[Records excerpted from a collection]
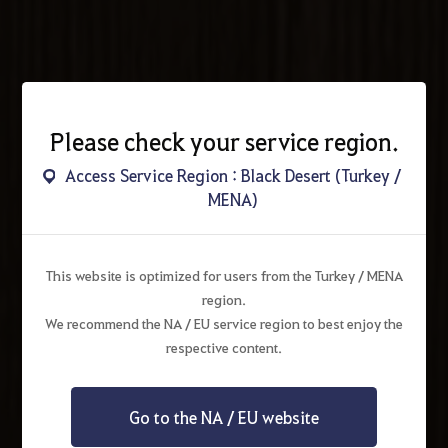
Please check your service region.
Access Service Region : Black Desert (Turkey /
MENA)
This website is optimized for users from the Turkey / MENA
region.
We recommend the NA / EU service region to best enjoy the
respective content.
Go to the NA / EU website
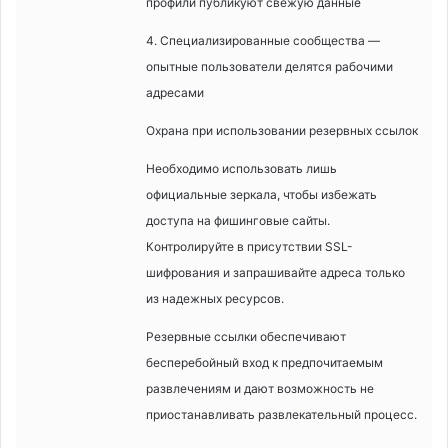
профили публикуют свежую данные
4. Специализированные сообщества —
опытные пользователи делятся рабочими
адресами
Охрана при использовании резервных ссылок
Необходимо использовать лишь
официальные зеркала, чтобы избежать
доступа на фишинговые сайты.
Контролируйте в присутствии SSL-
шифрования и запрашивайте адреса только
из надежных ресурсов.
Резервные ссылки обеспечивают
бесперебойный вход к предпочитаемым
развлечениям и дают возможность не
приостанавливать развлекательный процесс.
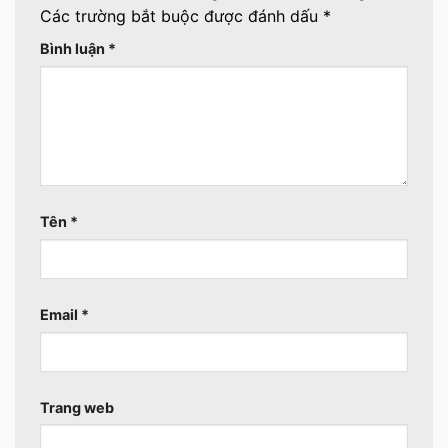
Các trường bắt buộc được đánh dấu
*
Bình luận
*
Tên
*
Email
*
Trang web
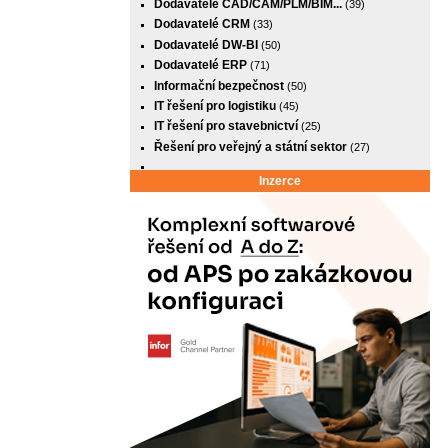
Dodavatelé CAD/CAM/PLM/BIM...
(39)
Dodavatelé CRM
(33)
Dodavatelé DW-BI
(50)
Dodavatelé ERP
(71)
Informační bezpečnost
(50)
IT řešení pro logistiku
(45)
IT řešení pro stavebnictví
(25)
Řešení pro veřejný a státní sektor
(27)
Inzerce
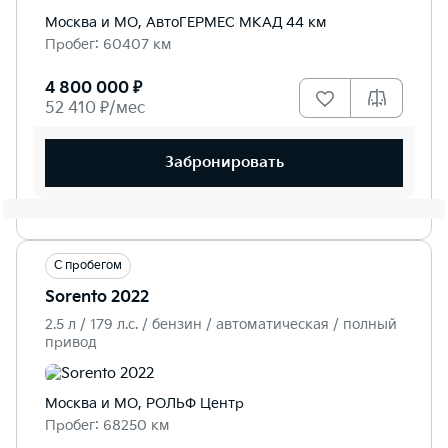
Москва и МО, АвтоГЕРМЕС МКАД 44 км
Пробег: 60407 км
4 800 000 ₽
52 410 ₽/мес
Забронировать
С пробегом
Sorento 2022
2.5 л / 179 л.c. / бензин / автоматическая / полный
привод
Москва и МО, РОЛЬФ Центр
Пробег: 68250 км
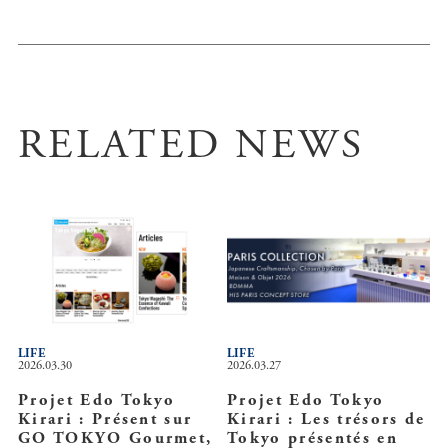
RELATED NEWS
LIFE
LIFE
2026.03.30
2026.03.27
Projet Edo Tokyo
Projet Edo Tokyo
Kirari : Présent sur
Kirari : Les trésors de
GO TOKYO Gourmet,
Tokyo présentés en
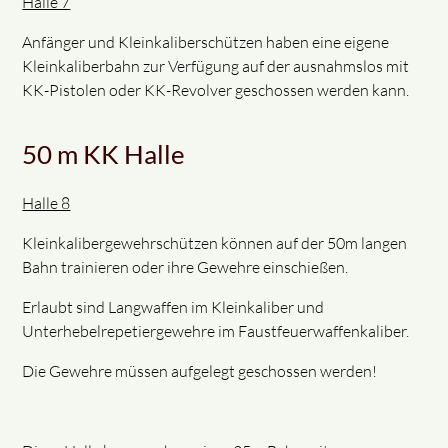
Halle 7
Anfänger und Kleinkaliberschützen haben eine eigene
Kleinkaliberbahn zur Verfügung auf der ausnahmslos mit
KK-Pistolen oder KK-Revolver geschossen werden kann.
50 m KK Halle
Halle 8
Kleinkalibergewehrschützen können auf der 50m langen
Bahn trainieren oder ihre Gewehre einschießen.
Erlaubt sind Langwaffen im Kleinkaliber und
Unterhebelrepetiergewehre im Faustfeuerwaffenkaliber.
Die Gewehre müssen aufgelegt geschossen werden!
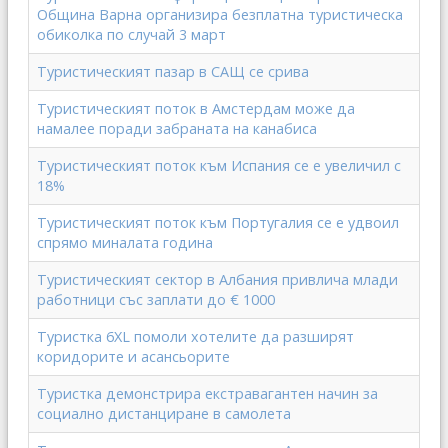
Община Варна организира безплатна туристическа
обиколка по случай 3 март
Туристическият пазар в САЩ се срива
Туристическият поток в Амстердам може да
намалее поради забраната на канабиса
Туристическият поток към Испания се е увеличил с
18%
Туристическият поток към Португалия се е удвоил
спрямо миналата година
Туристическият сектор в Албания привлича млади
работници със заплати до € 1000
Туристка 6XL помоли хотелите да разширят
коридорите и асансьорите
Туристка демонстрира екстравагантен начин за
социално дистанциране в самолета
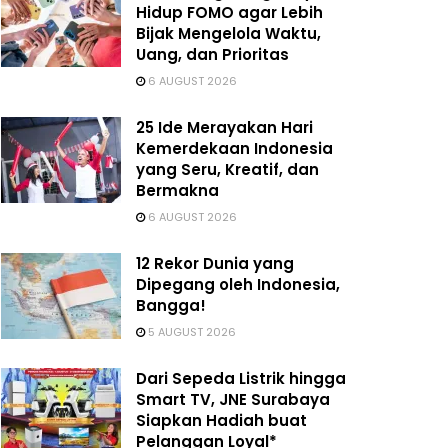
Hidup FOMO agar Lebih
Bijak Mengelola Waktu,
Uang, dan Prioritas
6 AUGUST 2026
25 Ide Merayakan Hari
Kemerdekaan Indonesia
yang Seru, Kreatif, dan
Bermakna
6 AUGUST 2026
12 Rekor Dunia yang
Dipegang oleh Indonesia,
Bangga!
5 AUGUST 2026
Dari Sepeda Listrik hingga
Smart TV, JNE Surabaya
Siapkan Hadiah buat
Pelanggan Loyal*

## Exercise aim
Start at the line holding "Туристка демонстрира екстравагантен начин за" and stop at the last line of the entries above. Repeat those lines exactly, pictures excluded.

## Reply
Туристка демонстрира екстравагантен начин за
социално дистанциране в самолета
Hidup FOMO agar Lebih
Bijak Mengelola Waktu,
Uang, dan Prioritas
6 AUGUST 2026
25 Ide Merayakan Hari
Kemerdekaan Indonesia
yang Seru, Kreatif, dan
Bermakna
6 AUGUST 2026
12 Rekor Dunia yang
Dipegang oleh Indonesia,
Bangga!
5 AUGUST 2026
Dari Sepeda Listrik hingga
Smart TV, JNE Surabaya
Siapkan Hadiah buat
Pelanggan Loyal*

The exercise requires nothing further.